Brief ▸ From the records below, please return each line that holds the word "être".

Data shown ▸
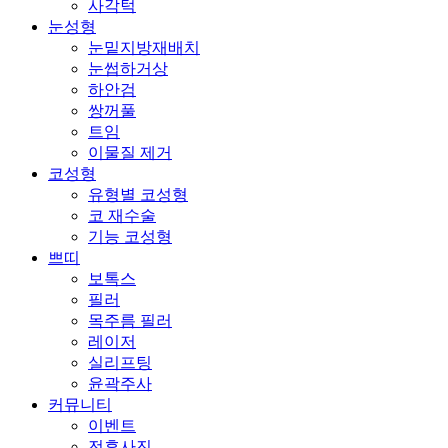
사각턱
눈성형
눈밑지방재배치
눈썹하거상
하안검
쌍꺼풀
트임
이물질 제거
코성형
유형별 코성형
코 재수술
기능 코성형
쁘띠
보톡스
필러
목주름 필러
레이저
실리프팅
윤곽주사
커뮤니티
이벤트
전후사진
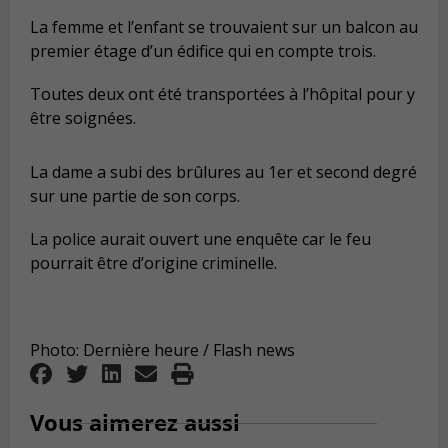
La femme et l’enfant se trouvaient sur un balcon au
premier étage d’un édifice qui en compte trois.
Toutes deux ont été transportées à l’hôpital pour y
être soignées.
La dame a subi des brûlures au 1er et second degré
sur une partie de son corps.
La police aurait ouvert une enquête car le feu
pourrait être d’origine criminelle.
Photo: Dernière heure / Flash news
Vous aimerez aussi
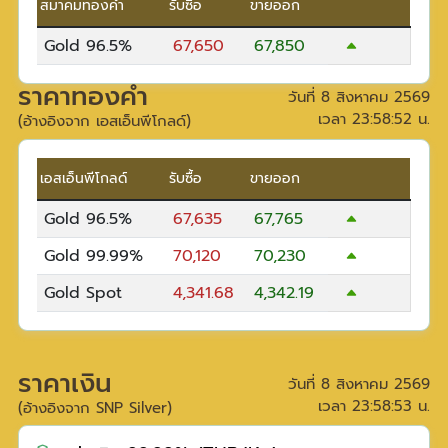
สมาคมทองคำ
รับซื้อ
ขายออก
Gold 96.5%
67,650
67,850
ราคาทองคำ
วันที่
8 สิงหาคม 2569
เวลา
23:58:52
น.
(อ้างอิงจาก เอสเอ็นพีโกลด์)
เอสเอ็นพีโกลด์
รับซื้อ
ขายออก
Gold 96.5%
67,635
67,765
Gold 99.99%
70,120
70,230
Gold Spot
4,341.68
4,342.19
ราคาเงิน
วันที่
8 สิงหาคม 2569
เวลา
23:58:53
น.
(อ้างอิงจาก SNP Silver)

Result of the exercise ▸
être soignées.
pourrait être d’origine criminelle.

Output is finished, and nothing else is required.